[PD] dealing with arguments and inlets

Frank Barknecht fbar at footils.org
Sat Feb 4 00:19:39 CET 2006


Hallo,
Hans-Christoph Steiner hat gesagt: // Hans-Christoph Steiner wrote:

> The way I have been thinking is that the first inlet is the general  
> inlet, and it can accept many types of messages.  Then the second inlet  
> lines up with the first argument, the third inlet to the second  
> argument, etc.   I think this is pretty clean and flexible, and I think  
> it would be nice to have some kind of standard for this.
> 
> Obviously, it doesn't work for all objects, but I think it would be  
> good to standardize on objects it does work for.

The RRADical patches would be an example for an orthogonal (rradically
different) approach. Here the first argument is a "tag", which
generally can not be changed except by reinstantiating the
abstraction, but not through an inlet (there are ways to change it
internally, but this, too, works different).

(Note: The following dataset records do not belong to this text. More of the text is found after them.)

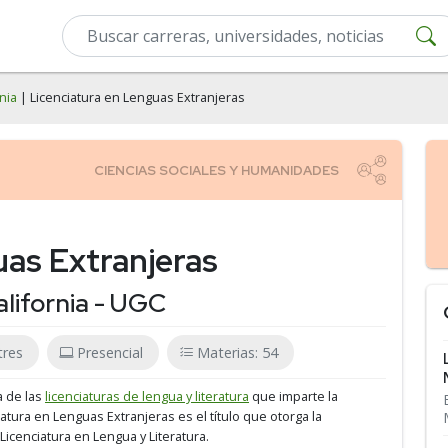
nia
| Licenciatura en Lenguas Extranjeras
uas Extranjeras
alifornia - UGC
tres
Presencial
Materias: 54
a de las
licenciaturas de lengua y literatura
que imparte la
ciatura en Lenguas Extranjeras es el título que otorga la
 Licenciatura en Lengua y Literatura.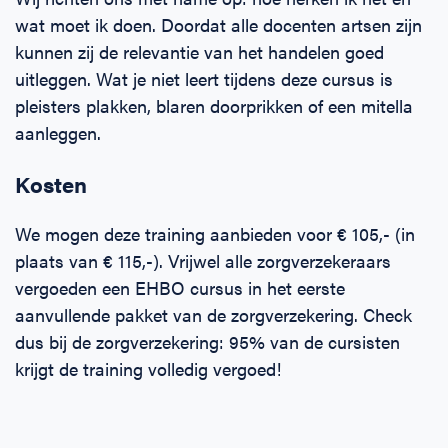
wat moet ik doen. Doordat alle docenten artsen zijn
kunnen zij de relevantie van het handelen goed
uitleggen. Wat je niet leert tijdens deze cursus is
pleisters plakken, blaren doorprikken of een mitella
aanleggen.
Kosten
We mogen deze training aanbieden voor € 105,- (in
plaats van € 115,-). Vrijwel alle zorgverzekeraars
vergoeden een EHBO cursus in het eerste
aanvullende pakket van de zorgverzekering. Check
dus bij de zorgverzekering: 95% van de cursisten
krijgt de training volledig vergoed!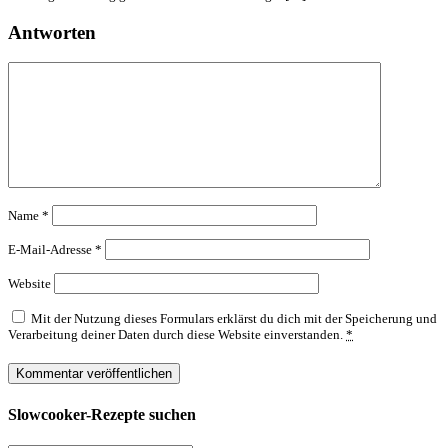
Antworten
Name
*
E-Mail-Adresse
*
Website
Mit der Nutzung dieses Formulars erklärst du dich mit der Speicherung und
Verarbeitung deiner Daten durch diese Website einverstanden.
*
Slowcooker-Rezepte suchen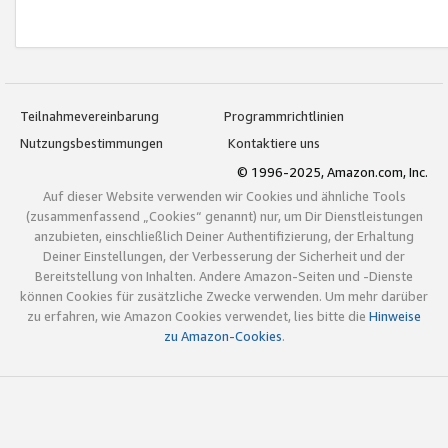
Teilnahmevereinbarung
Programmrichtlinien
Nutzungsbestimmungen
Kontaktiere uns
© 1996-2025, Amazon.com, Inc.
Auf dieser Website verwenden wir Cookies und ähnliche Tools
(zusammenfassend „Cookies“ genannt) nur, um Dir Dienstleistungen
anzubieten, einschließlich Deiner Authentifizierung, der Erhaltung
Deiner Einstellungen, der Verbesserung der Sicherheit und der
Bereitstellung von Inhalten. Andere Amazon-Seiten und -Dienste
können Cookies für zusätzliche Zwecke verwenden. Um mehr darüber
zu erfahren, wie Amazon Cookies verwendet, lies bitte die
Hinweise
zu Amazon-Cookies
.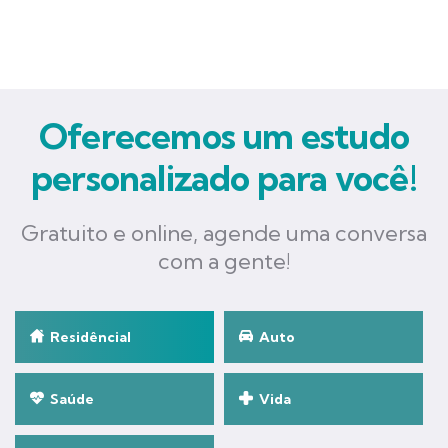
Oferecemos um estudo
personalizado para você!
Gratuito e online, agende uma conversa
com a gente!
Residêncial
Auto
Saúde
Vida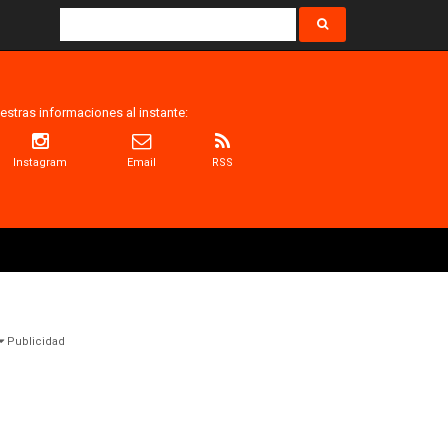
estras informaciones al instante:
Instagram
Email
RSS
Publicidad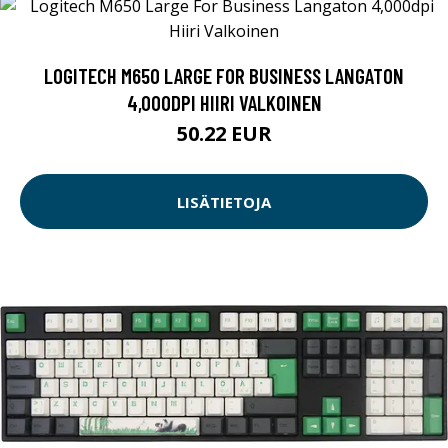
LOGITECH M650 LARGE FOR BUSINESS LANGATON
4,000DPI HIIRI VALKOINEN
50.22 EUR
LISÄTIETOJA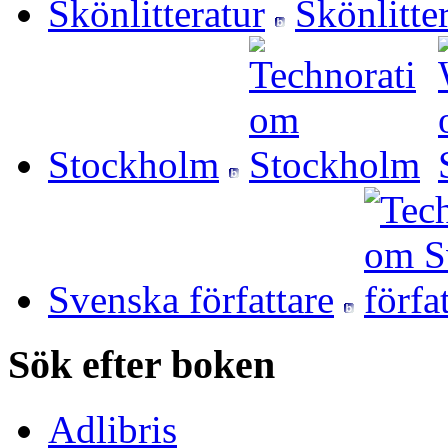
Skönlitteratur
Stockholm
Svenska författare
Sök efter boken
Adlibris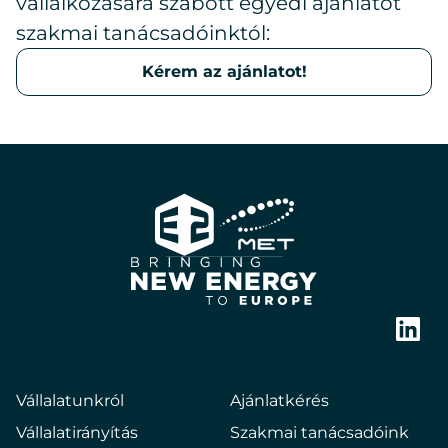
vállalkozására szabott egyedi ajánlatot
szakmai tanácsadóinktól:
Kérem az ajánlatot!
E2
Hungary
Bringing
new
Link
energy
to
Vállalatunkról
Ajánlatkérés
europe
Vállalatirányítás
Szakmai tanácsadóink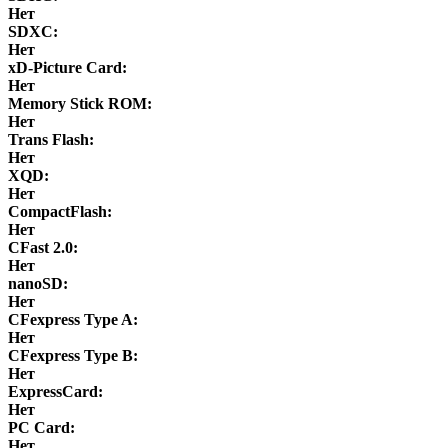
Нет
SDXC:
Нет
xD-Picture Card:
Нет
Memory Stick ROM:
Нет
Trans Flash:
Нет
XQD:
Нет
CompactFlash:
Нет
CFast 2.0:
Нет
nanoSD:
Нет
CFexpress Type A:
Нет
CFexpress Type B:
Нет
ExpressCard:
Нет
PC Card:
Нет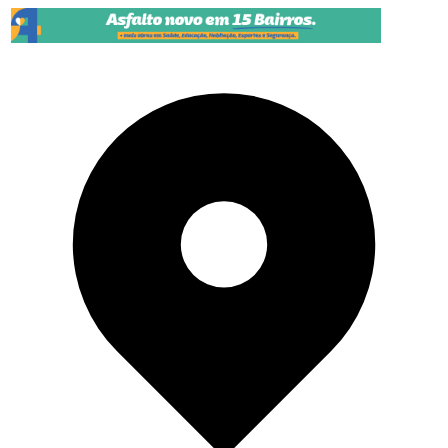
Pular para o conteúdo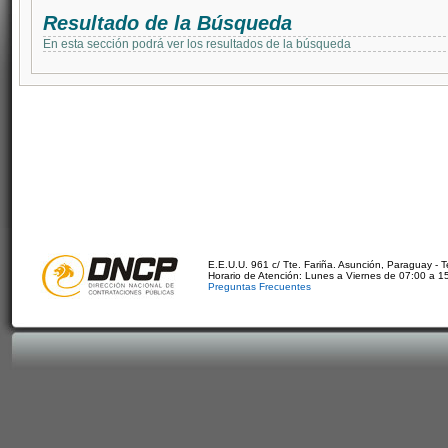
Resultado de la Búsqueda
En esta sección podrá ver los resultados de la búsqueda
E.E.U.U. 961 c/ Tte. Fariña. Asunción, Paraguay - 
Horario de Atención: Lunes a Viernes de 07:00 a 1
Preguntas Frecuentes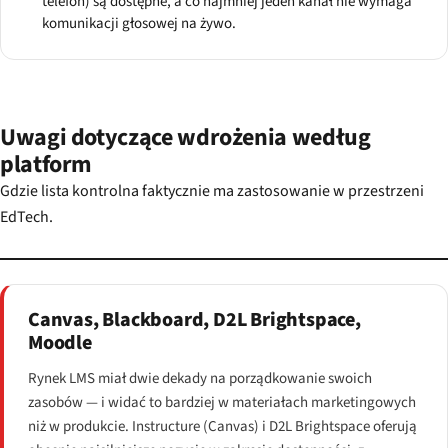
telefon) są dostępne, a co najmniej jeden kanał nie wymaga
komunikacji głosowej na żywo.
Uwagi dotyczące wdrożenia według
platform
Gdzie lista kontrolna faktycznie ma zastosowanie w przestrzeni
EdTech.
Canvas, Blackboard, D2L Brightspace,
Moodle
Rynek LMS miał dwie dekady na porządkowanie swoich
zasobów — i widać to bardziej w materiałach marketingowych
niż w produkcie. Instructure (Canvas) i D2L Brightspace oferują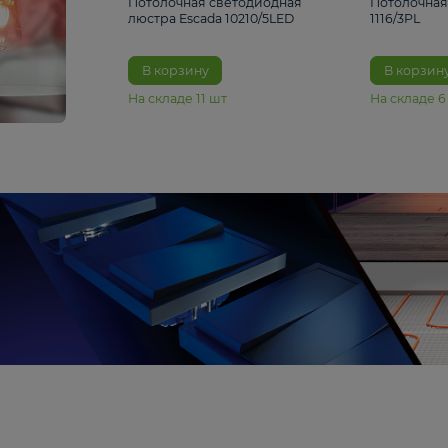
6 990 ₽
Потолочная светодиодная
люстра Escada 10210/5LED
В корзину
На складе
11
шт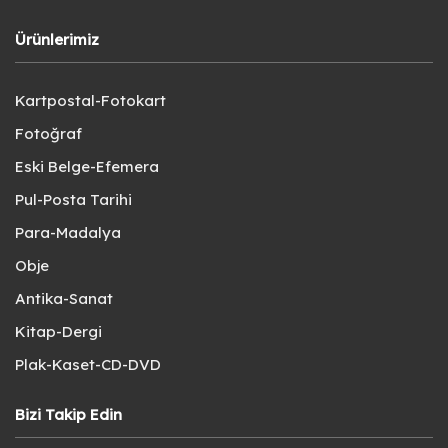
Ürünlerimiz
Kartpostal-Fotokart
Fotoğraf
Eski Belge-Efemera
Pul-Posta Tarihi
Para-Madalya
Obje
Antika-Sanat
Kitap-Dergi
Plak-Kaset-CD-DVD
Bizi Takip Edin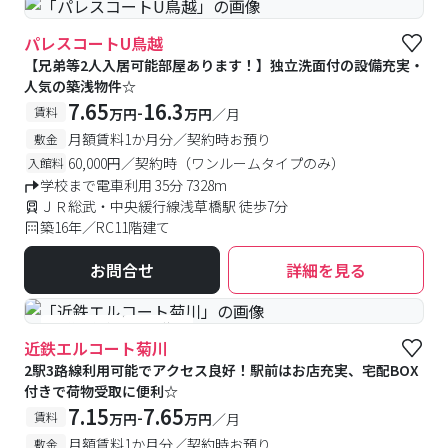
パレスコートU鳥越
【兄弟等2人入居可能部屋あります！】独立洗面付の設備充実・
人気の築浅物件☆
7.65
16.3
-
賃料
万円
万円
／月
月額賃料1か月分／契約時お預り
敷金
60,000円／契約時（ワンルームタイプのみ）
入館料
学校まで電車利用 35分 7328m
ＪＲ総武・中央緩行線浅草橋駅 徒歩7分
築16年／RC11階建て
お問合せ
詳細を見る
#予約受付中
#空室待ち
近鉄エルコート菊川
2駅3路線利用可能でアクセス良好！駅前はお店充実、宅配BOX
付きで荷物受取に便利☆
7.15
7.65
-
賃料
万円
万円
／月
月額賃料1か月分／契約時お預り
敷金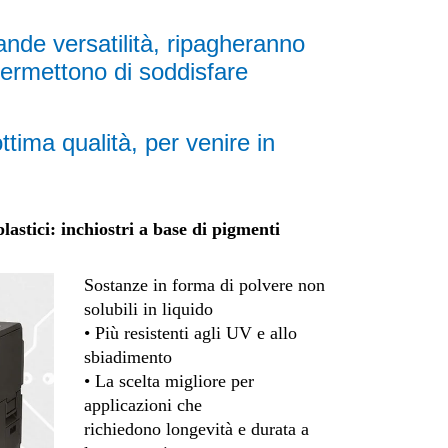
rande versatilità, ripagheranno
 permettono di soddisfare
ttima qualità, per venire in
astici: inchiostri a base di pigmenti
Sostanze in forma di polvere non
solubili in liquido
• Più resistenti agli UV e allo
sbiadimento
• La scelta migliore per
applicazioni che
richiedono longevità e durata a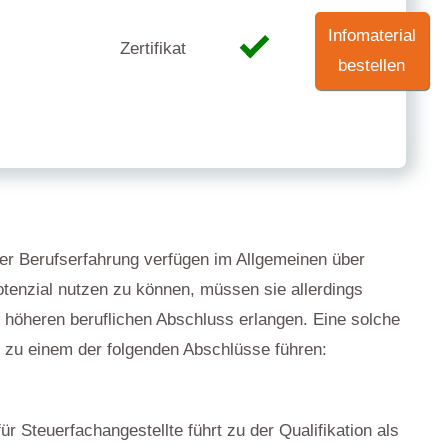
Infomaterial
Zertifikat
bestellen
ger Berufserfahrung verfügen im Allgemeinen über
otenzial nutzen zu können, müssen sie allerdings
n höheren beruflichen Abschluss erlangen. Eine solche
e zu einem der folgenden Abschlüsse führen:
ür Steuerfachangestellte führt zu der Qualifikation als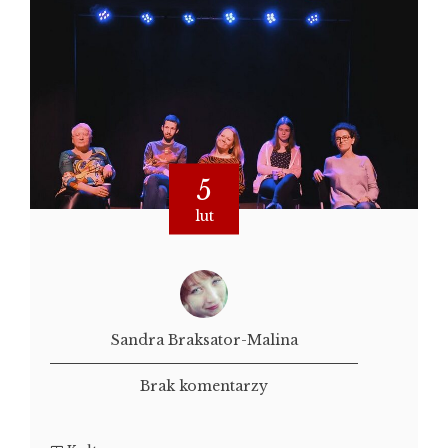
5
lut
Sandra Braksator-Malina
Brak komentarzy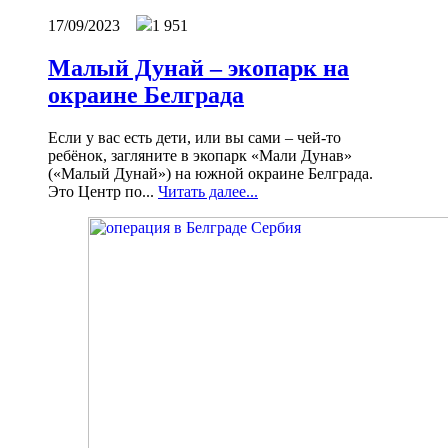
17/09/2023
1 951
Малый Дунай – экопарк на
окраине Белграда
Если у вас есть дети, или вы сами – чей-то
ребёнок, загляните в экопарк «Мали Дунав»
(«Малый Дунай») на южной окраине Белграда.
Это Центр по...
Читать далее...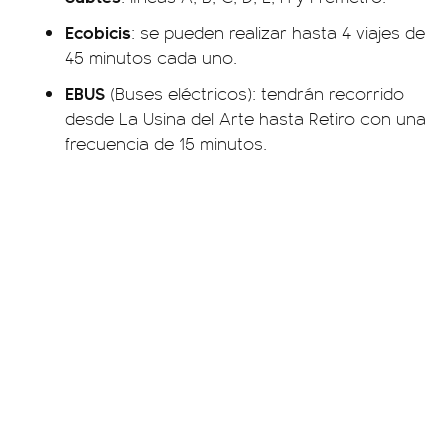
Ecobicis
: se pueden realizar hasta 4 viajes de
45 minutos cada uno.
EBUS
(Buses eléctricos): tendrán recorrido
desde La Usina del Arte hasta Retiro con una
frecuencia de 15 minutos.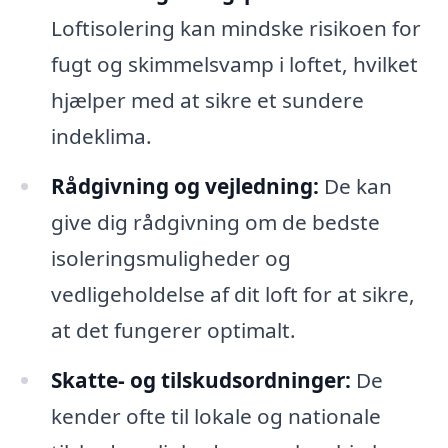
Loftisolering kan mindske risikoen for
fugt og skimmelsvamp i loftet, hvilket
hjælper med at sikre et sundere
indeklima.
Rådgivning og vejledning:
De kan
give dig rådgivning om de bedste
isoleringsmuligheder og
vedligeholdelse af dit loft for at sikre,
at det fungerer optimalt.
Skatte- og tilskudsordninger:
De
kender ofte til lokale og nationale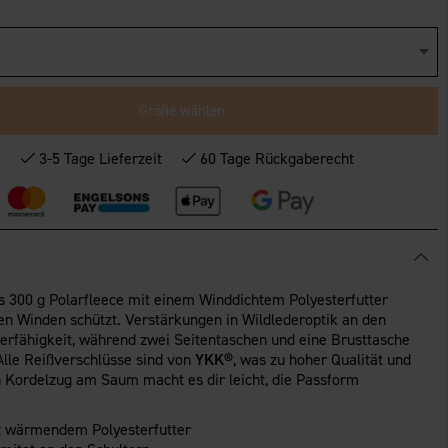
Größe wählen
*
3-5 Tage Lieferzeit
60 Tage Rückgaberecht
us 300 g Polarfleece mit einem Winddichtem Polyesterfutter
hlen Winden schützt. Verstärkungen in Wildlederoptik an den
ierfähigkeit, während zwei Seitentaschen und eine Brusttasche
Alle Reißverschlüsse sind von
YKK®
, was zu hoher Qualität und
in Kordelzug am Saum macht es dir leicht, die Passform
t wärmendem Polyesterfutter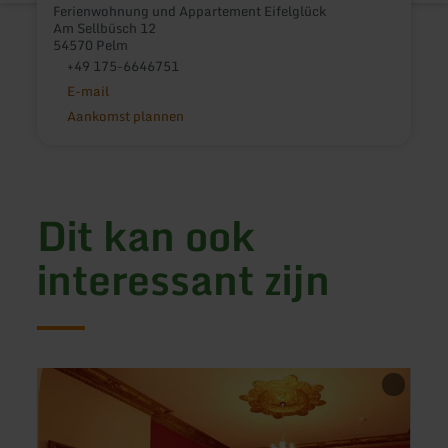
Ferienwohnung und Appartement Eifelglück
Am Sellbüsch 12
54570 Pelm
+49 175-6646751
E-mail
Aankomst plannen
Dit kan ook
interessant zijn
meer
meer
informatie
inform
over:
over:
Das
Müllis
Krimihotel
Hof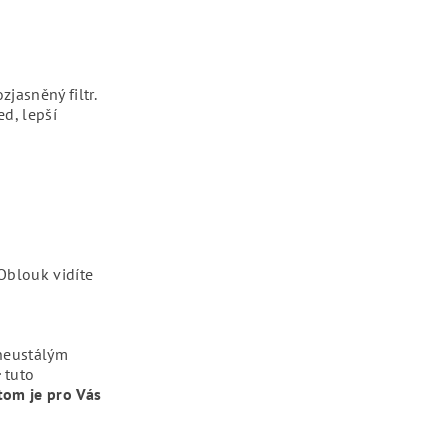
zjasněný filtr.
ed, lepší
blouk vidíte
 neustálým
+
tuto
tom je pro Vás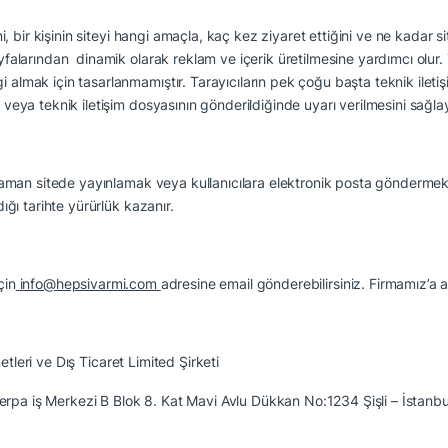
ni, bir kişinin siteyi hangi amaçla, kaç kez ziyaret ettiğini ve ne kadar sit
ayfalarından dinamik olarak reklam ve içerik üretilmesine yardımcı olur.
i almak için tasarlanmamıştır. Tarayıcıların pek çoğu başta teknik ilet
i veya teknik iletişim dosyasının gönderildiğinde uyarı verilmesini sağlay
ği zaman sitede yayınlamak veya kullanıcılara elektronik posta göndermek 
dığı tarihte yürürlük kazanır.
çin
info@hepsivarmi.com
adresine email gönderebilirsiniz. Firmamız’a ait
etleri ve Dış Ticaret Limited Şirketi
rpa iş Merkezi B Blok 8. Kat Mavi Avlu Dükkan No:1234 Şişli – İstanbu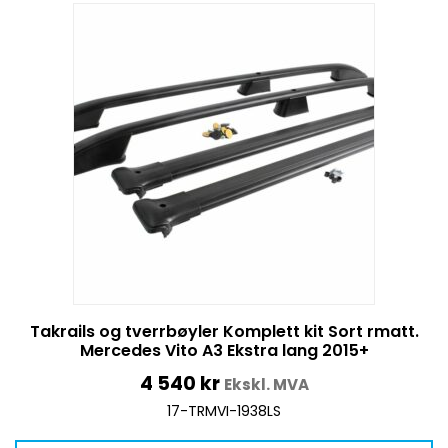
Takrails og tverrbøyler Komplett kit Sort rmatt.
Mercedes Vito A3 Ekstra lang 2015+
4 540
kr
Ekskl. MVA
17-TRMVI-1938LS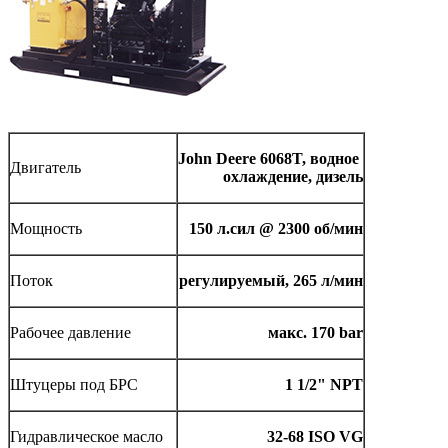
John Deere 6068T, водное
Двигатель
охлаждение, дизель
Мощность
150 л.сил @ 2300 об/мин
Поток
регулируемый, 265 л/мин
Рабочее давление
макс. 170 bar
Штуцеры под БРС
1 1/2" NPT
Гидравлическое масло
32-68 ISO VG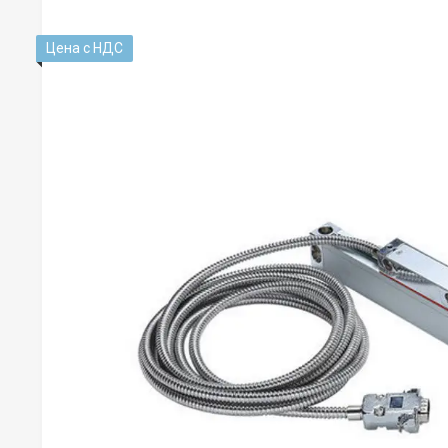
Цена с НДС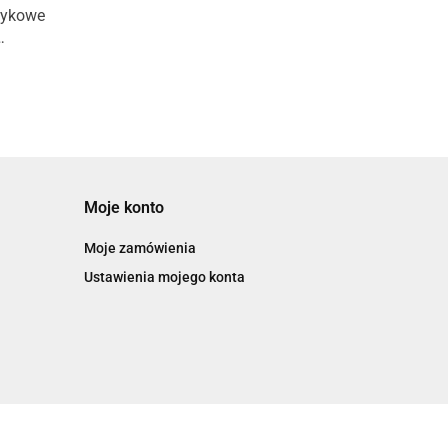
tykowe
yłączki
 zew
Moje konto
Moje zamówienia
Ustawienia mojego konta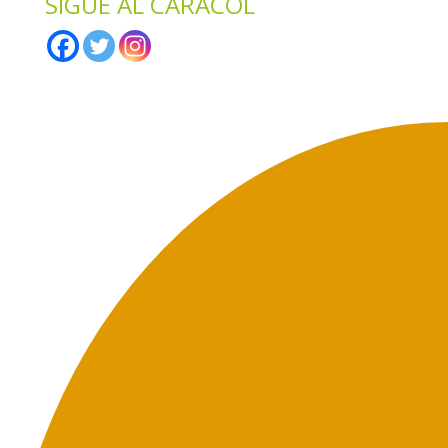
SIGUE AL CARACOL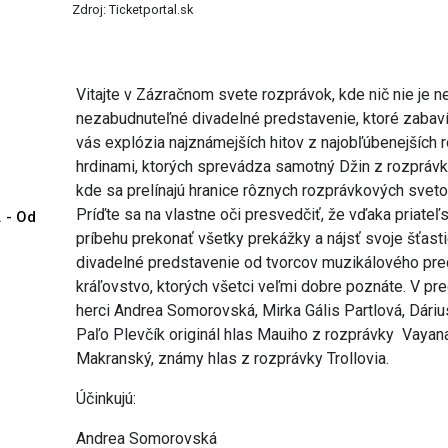
Zdroj: Ticketportal.sk
Vitajte v Zázračnom svete rozprávok, kde nič nie je 
nezabudnuteľné divadelné predstavenie, ktoré zabaví
vás explózia najznámejších hitov z najobľúbenejších
hrdinami, ktorých sprevádza samotný Džin z rozprávky 
kde sa prelínajú hranice rôznych rozprávkových svet
Príďte sa na vlastne oči presvedčiť, že vďaka priateľ
. - Od
príbehu prekonať všetky prekážky a nájsť svoje šťast
divadelné predstavenie od tvorcov muzikálového pr
kráľovstvo, ktorých všetci veľmi dobre poznáte. V pr
herci Andrea Somorovská, Mirka Gális Partlová, Dárius
Paľo Plevčík originál hlas Mauiho z rozprávky Vayan
Makranský, známy hlas z rozprávky Trollovia.
Účinkujú:
Andrea Somorovská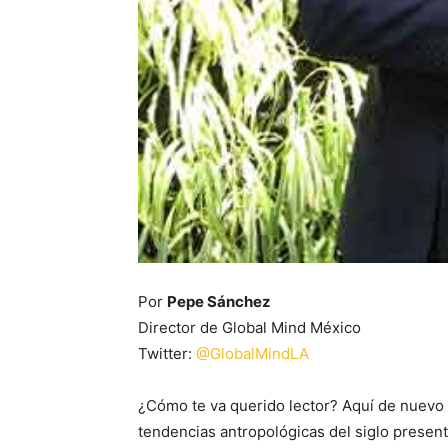
Por
Pepe Sánchez
Director de Global Mind México
Twitter:
@GlobalMindLA
¿Cómo te va querido lector? Aquí de nuevo i
tendencias antropológicas del siglo present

The rightmost in- and outlets are catch-all inlets intended for
list-like OSC-messages. The targets are actually automatically built
depending on what kind of [commun] objects are used inside the
abstraction. 

Explaining this in words might seem complicated, but once you use it,
it feels very natural. On one hand it saves a lot of work and on the
other it offers a bigger flexibility than mapping inlets and arguments
one-to-one. (You could think of the OSC-inlets as a kind of macro.)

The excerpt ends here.